TASK:
Within the entries below, find the portion that opens with the line containing "Ajankohtaista" and closes with the line containing "RELAXA STAR: Представительство". Retype that portion exactly and only.

-- Opening Marker --

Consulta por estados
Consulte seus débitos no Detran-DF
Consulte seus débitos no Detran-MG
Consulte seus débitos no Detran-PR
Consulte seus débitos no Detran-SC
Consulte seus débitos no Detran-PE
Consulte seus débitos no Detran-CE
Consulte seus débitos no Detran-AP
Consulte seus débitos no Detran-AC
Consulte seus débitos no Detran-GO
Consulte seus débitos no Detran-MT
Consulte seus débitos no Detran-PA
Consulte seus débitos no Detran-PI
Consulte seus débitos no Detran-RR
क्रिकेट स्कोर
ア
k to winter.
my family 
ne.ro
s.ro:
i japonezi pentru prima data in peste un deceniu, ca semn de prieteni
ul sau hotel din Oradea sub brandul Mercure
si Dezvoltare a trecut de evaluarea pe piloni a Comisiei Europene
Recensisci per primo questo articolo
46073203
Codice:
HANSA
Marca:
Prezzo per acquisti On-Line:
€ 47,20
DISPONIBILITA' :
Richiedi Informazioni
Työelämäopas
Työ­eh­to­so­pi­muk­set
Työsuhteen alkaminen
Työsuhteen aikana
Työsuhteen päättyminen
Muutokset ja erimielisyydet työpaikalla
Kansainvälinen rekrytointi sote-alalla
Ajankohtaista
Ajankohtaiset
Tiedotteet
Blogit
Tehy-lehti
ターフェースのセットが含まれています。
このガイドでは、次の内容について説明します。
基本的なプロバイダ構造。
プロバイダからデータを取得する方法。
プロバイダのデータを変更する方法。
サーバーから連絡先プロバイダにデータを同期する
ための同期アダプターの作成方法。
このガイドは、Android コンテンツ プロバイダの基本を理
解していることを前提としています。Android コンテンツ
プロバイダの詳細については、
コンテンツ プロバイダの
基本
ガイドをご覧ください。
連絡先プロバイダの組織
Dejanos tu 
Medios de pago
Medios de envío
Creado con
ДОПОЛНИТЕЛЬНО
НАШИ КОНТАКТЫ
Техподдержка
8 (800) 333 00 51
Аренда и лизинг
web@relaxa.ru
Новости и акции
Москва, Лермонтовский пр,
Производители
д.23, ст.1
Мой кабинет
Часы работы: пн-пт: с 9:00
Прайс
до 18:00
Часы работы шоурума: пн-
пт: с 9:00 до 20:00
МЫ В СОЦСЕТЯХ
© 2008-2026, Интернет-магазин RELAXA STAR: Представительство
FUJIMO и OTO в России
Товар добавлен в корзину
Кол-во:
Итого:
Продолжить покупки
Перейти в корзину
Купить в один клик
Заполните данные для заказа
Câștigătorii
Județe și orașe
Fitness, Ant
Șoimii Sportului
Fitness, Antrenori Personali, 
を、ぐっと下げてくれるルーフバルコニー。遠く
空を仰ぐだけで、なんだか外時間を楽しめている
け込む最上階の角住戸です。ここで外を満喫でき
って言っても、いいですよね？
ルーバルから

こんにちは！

-- Closing Marker --

TASK RESULT:
Ajankohtaista
Ajankohtaiset
Tiedotteet
Blogit
Tehy-lehti
ターフェースのセットが含まれています。
このガイドでは、次の内容について説明します。
基本的なプロバイダ構造。
プロバイダからデータを取得する方法。
プロバイダのデータを変更する方法。
サーバーから連絡先プロバイダにデータを同期する
ための同期アダプターの作成方法。
このガイドは、Android コンテンツ プロバイダの基本を理
解していることを前提としています。Android コンテンツ
プロバイダの詳細については、
コンテンツ プロバイダの
基本
ガイドをご覧ください。
連絡先プロバイダの組織
Dejanos tu 
Medios de pago
Medios de envío
Creado con
ДОПОЛНИТЕЛЬНО
НАШИ КОНТАКТЫ
Техподдержка
8 (800) 333 00 51
Аренда и лизинг
web@relaxa.ru
Новости и акции
Москва, Лермонтовский пр,
Производители
д.23, ст.1
Мой кабинет
Часы работы: пн-пт: с 9:00
Прайс
до 18:00
Часы работы шоурума: пн-
пт: с 9:00 до 20:00
МЫ В СОЦСЕТЯХ
© 2008-2026, Интернет-магазин RELAXA STAR: Представительство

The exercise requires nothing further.